– The US dollar fell against a basket of its major peers, with the euro getting a boost as investors flocked to the safety of bonds overnight with 10-year U.S. Treasury yields reaching as low as 1.250% overnight, levels not seen since February 2021.
– Data on Thursday showed the number of Americans filing new claims for unemployment benefits rose unexpectedly in the previous week, an indication that the labour market recovery from the COVID-19 pandemic continues to be choppy.
– Bonds have rallied while stocks took a hammering worldwide amid growing concerns the fast-spreading Delta variant of COVID-19 could derail an economic revival that is already showing pockets of weakness as investors turned cautious about the global economic recovery.
– The safe haven yen hovered near a one-month high at 109.53 per dollar hit in the previous trading session. Risk-sensitive currencies including the Australian and New Zealand dollars languished near multi-month lows.
– Gold, another safe haven asset, was on track for its best weekly performance since end-May, as a weak US dollar made bullion less expensive, while a drop in U.S. Treasury yields also offered support to the yellow metal.
Chart Focus USD/CHF
1. Sell USD/CHF recommendation.
2. Sell USD/CHF at 0.9190. Stop at 0.9220 and target at 0.9130.

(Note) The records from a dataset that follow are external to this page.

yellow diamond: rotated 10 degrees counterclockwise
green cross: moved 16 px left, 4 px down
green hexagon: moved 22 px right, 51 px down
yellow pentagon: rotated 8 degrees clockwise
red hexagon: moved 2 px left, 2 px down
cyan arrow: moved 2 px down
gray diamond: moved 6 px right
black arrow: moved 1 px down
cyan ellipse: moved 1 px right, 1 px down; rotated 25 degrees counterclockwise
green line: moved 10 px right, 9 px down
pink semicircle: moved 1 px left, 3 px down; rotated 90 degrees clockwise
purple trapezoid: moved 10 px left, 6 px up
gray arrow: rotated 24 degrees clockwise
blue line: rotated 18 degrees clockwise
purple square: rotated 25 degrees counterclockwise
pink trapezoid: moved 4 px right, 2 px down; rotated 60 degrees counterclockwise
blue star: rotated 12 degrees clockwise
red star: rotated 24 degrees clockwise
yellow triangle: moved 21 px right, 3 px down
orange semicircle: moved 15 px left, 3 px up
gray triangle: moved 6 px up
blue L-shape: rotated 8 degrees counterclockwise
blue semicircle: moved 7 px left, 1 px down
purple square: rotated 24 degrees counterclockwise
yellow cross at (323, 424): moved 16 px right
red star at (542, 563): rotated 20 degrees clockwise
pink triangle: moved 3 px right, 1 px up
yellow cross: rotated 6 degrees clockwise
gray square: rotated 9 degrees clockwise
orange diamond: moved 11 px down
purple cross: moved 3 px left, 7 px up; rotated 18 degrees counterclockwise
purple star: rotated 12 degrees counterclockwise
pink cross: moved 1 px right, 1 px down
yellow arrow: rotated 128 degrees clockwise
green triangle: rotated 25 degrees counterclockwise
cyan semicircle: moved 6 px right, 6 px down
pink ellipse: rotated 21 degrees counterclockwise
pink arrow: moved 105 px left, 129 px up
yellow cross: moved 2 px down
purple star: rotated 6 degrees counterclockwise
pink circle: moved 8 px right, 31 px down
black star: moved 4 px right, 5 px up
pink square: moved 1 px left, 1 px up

3. A declining Treasury yield as well as risk aversion is likely to aid the safe haven Swiss francs.
4. Price is likely to be capped by a strong resistance point and MACD is hinting of a bearish price trend.
1. A declining Treasury yield is likely to drag the US dollar lower.
2. Risk aversion is likely to aid the safe haven Swiss francs
1. Price is likely to be capped by a strong previous support turned resistance point as well as the 20EMA and Fibonacci 50% correction point.
2. MACD remains bearish and is hinting of a bearish price trend ahead.
USD/JPY – Price may have hit a temporary low at 109.52 last night. We are likely to see a price movement towards the 20EMA at 110.30 or the previous support turned resistance point at 110.40 as Stochastic is deep in the oversold zone and is hinting of a price rally ahead. MACD and 20EMA both remain bearish. We are expecting another decline to 109.15 from the resistance zone.
EUR/USD – From the low of 1.1781, we saw a price rally overnight to 1.1867. MACD remains bearish but there could be a possible divergence forming. We may not to see a move to 1.1705 but instead; we may see a corrective rally to 1.1885 again before the downtrend resumes. Stochastic is rising but MACD remains bearish. 20EMA is flat and neutral at the moment.
GBP/USD – We saw a decline to a low of 1.3741 overnight and that was followed by a rally to almost 1.3800 this morning. The rally was also capped by the 20EMA line, which is hinting of a bearish price trend. MACD remains bearish. Stochastic is rising but the gradient is weak. Stochastic is hinting of a weak rally. We think price is likely to be capped at 1.3800 and we are likely to see another test of 1.3730 in the next 48 hours.
XAU/USD – We had a sell call on this pair yesterday which was wrong. We lost $9 on this trade. Price reached a high of $1818.25 last night but this high was accompanied by a divergence warning from the MACD indicator as well as the Stochastic indicator. Stochastic is also moving lower. 20EMA is currently flat and neutral at the moment. We would prefer to wait for further confirmation on this pair.
XAG/USD – Price reached a high of $26.76 on Tuesday and has been declining. This morning, the decline reached a low of $25.77. We think the low may be near as Stochastic is into the oversold zone for a second time. MACD is likely to have a bullish crossover, which could be a hint of a possible price rally ahead. Only 20EMA is hinting of a bearish price trend at the moment.